1) get people interested and dedicated to donate computing power (post on various boards)
2) distribute the work
3) coordinate the sharing of emule links

keep in mind that with this new scheme the first step will be to regenerate all the 6-men. In other words it will take a while, till we are back at the same level as we are with nalimov now. Anyway, that was inevitable as the Nalimov EGTBs are not meant to last given the generator is not suited for 7men and the licence is very restricted.

Dann, are you prepared to take up the coordination task?

Before starting I would appreciate if some of the other active egtb-experts were to review the generation code. Otherwise we might experience the case where, after having started with the first 7men, the generation source is released, someone finds for example a minor improvement to the compression algorithm and out of a sudden we have two competing formats around.

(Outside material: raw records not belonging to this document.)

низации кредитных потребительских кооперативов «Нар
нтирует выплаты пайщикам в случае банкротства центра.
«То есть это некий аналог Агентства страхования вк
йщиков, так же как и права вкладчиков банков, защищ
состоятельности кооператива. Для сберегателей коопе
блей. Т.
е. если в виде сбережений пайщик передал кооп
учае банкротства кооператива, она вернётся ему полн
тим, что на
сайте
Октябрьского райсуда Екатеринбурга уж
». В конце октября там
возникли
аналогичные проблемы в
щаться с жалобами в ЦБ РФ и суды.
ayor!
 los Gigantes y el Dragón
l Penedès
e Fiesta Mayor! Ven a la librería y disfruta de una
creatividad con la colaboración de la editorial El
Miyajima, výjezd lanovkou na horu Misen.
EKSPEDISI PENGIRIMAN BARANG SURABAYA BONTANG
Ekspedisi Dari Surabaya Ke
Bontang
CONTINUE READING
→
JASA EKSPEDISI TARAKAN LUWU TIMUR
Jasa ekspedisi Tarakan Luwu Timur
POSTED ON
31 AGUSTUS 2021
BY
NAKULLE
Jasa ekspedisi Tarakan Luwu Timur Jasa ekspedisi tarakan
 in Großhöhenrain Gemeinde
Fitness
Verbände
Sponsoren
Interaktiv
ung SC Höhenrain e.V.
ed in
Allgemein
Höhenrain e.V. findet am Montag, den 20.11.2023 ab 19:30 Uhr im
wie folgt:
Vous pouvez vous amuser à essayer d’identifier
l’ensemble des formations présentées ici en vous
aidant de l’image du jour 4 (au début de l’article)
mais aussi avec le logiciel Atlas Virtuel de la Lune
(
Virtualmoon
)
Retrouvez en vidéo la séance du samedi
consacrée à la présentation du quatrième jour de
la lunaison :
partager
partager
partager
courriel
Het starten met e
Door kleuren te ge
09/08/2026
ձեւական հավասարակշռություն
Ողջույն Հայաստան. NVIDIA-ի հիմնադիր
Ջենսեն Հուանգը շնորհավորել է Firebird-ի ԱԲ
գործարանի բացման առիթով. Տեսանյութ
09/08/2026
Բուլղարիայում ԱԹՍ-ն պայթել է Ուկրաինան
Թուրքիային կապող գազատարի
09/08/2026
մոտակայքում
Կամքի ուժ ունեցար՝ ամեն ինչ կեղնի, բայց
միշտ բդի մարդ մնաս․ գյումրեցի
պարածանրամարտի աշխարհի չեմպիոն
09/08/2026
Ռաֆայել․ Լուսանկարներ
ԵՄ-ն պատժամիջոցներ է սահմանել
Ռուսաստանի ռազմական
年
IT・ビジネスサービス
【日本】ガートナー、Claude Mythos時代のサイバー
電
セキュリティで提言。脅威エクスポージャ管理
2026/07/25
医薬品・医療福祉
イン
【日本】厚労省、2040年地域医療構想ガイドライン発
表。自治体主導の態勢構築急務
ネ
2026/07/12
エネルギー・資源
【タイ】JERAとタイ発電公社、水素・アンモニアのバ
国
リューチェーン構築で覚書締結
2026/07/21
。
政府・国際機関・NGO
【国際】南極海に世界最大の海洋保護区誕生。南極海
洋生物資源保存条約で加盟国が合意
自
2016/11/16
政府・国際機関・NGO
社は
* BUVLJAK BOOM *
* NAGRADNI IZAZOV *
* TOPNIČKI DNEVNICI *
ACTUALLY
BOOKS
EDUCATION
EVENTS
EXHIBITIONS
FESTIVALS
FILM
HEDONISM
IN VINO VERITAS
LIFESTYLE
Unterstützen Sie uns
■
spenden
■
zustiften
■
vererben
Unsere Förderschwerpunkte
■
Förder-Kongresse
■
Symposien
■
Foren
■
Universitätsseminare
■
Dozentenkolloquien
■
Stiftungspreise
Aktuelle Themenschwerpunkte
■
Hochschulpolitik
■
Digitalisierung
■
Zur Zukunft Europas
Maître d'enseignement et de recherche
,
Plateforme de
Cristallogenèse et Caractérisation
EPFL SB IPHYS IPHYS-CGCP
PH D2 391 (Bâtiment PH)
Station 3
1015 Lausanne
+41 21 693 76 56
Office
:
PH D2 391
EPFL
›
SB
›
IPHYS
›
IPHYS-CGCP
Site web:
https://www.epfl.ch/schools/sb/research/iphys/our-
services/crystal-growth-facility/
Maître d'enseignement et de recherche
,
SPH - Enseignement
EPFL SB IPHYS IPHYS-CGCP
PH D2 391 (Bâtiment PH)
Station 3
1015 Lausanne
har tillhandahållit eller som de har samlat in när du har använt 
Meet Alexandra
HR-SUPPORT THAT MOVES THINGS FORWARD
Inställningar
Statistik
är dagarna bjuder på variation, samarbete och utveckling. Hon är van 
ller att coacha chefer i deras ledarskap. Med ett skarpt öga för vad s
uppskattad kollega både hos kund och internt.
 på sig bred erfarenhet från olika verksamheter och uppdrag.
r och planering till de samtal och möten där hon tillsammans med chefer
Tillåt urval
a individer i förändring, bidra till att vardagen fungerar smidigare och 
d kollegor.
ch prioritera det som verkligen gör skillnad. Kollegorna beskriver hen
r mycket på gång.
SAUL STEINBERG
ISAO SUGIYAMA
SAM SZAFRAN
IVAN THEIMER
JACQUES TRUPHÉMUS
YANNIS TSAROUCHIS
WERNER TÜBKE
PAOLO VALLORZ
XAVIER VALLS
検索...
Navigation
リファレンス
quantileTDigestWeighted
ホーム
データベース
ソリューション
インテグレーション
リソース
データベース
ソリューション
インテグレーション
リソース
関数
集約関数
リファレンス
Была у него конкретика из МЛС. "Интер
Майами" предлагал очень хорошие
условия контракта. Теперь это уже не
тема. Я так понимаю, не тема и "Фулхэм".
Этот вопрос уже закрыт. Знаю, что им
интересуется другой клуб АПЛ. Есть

dcorbit · Post by **dcorbit** » Wed Feb 22, 2012 6:33 am

Codeman wrote:A Berkeley style license would definitely help the popularity of the project.

Very little is known about this generator so far. It would be nice if someone verified one 6 men by comparing with the Nalimov equivalent.

I have a friend who is going to compare several of the statistics files to see if the win/loss/draw/broken ratios are identical.

regarding the "Perhaps a coordinated effort could be mounted using the internet to create the entire 7 man tablebase file set."
It takes someone to take the lead similarly to Kirills great efforts regarding the 6-men task.
1) get people interested and dedicated to donate computing power (post on various boards)
2) distribute the work
3) coordinate the sharing of emule links

I know that it is a big effort. I do not know all that such an effort contains yet (e.g. in order to make child files, we have to be able to distribute all the parents somehow. E.g. you can't make KRNP-KRR without all the piece files with the appropriate piece replacing the letter 'P'). I do not know what sort of resources and time would be required but it is a very interesting project and if I do not coordinate I will no doubt participate. I am even thinking of buying a machine with a sole purpose of tablebase generation.

keep in mind that with this new scheme the first step will be to regenerate all the 6-men. In other words it will take a while, till we are back at the same level as we are with nalimov now. Anyway, that was inevitable as the Nalimov EGTBs are not meant to last given the generator is not suited for 7men and the licence is very restricted.

Dann, are you prepared to take up the coordination task?

Definitely not, until I fully understand the sort of effort that would be needed. A bad leader is worse than no leader.

Before starting I would appreciate if some of the other active egtb-experts were to review the generation code. Otherwise we might experience the case where, after having started with the first 7men, the generation source is released, someone finds for example a minor improvement to the compression algorithm and out of a sudden we have two competing formats around.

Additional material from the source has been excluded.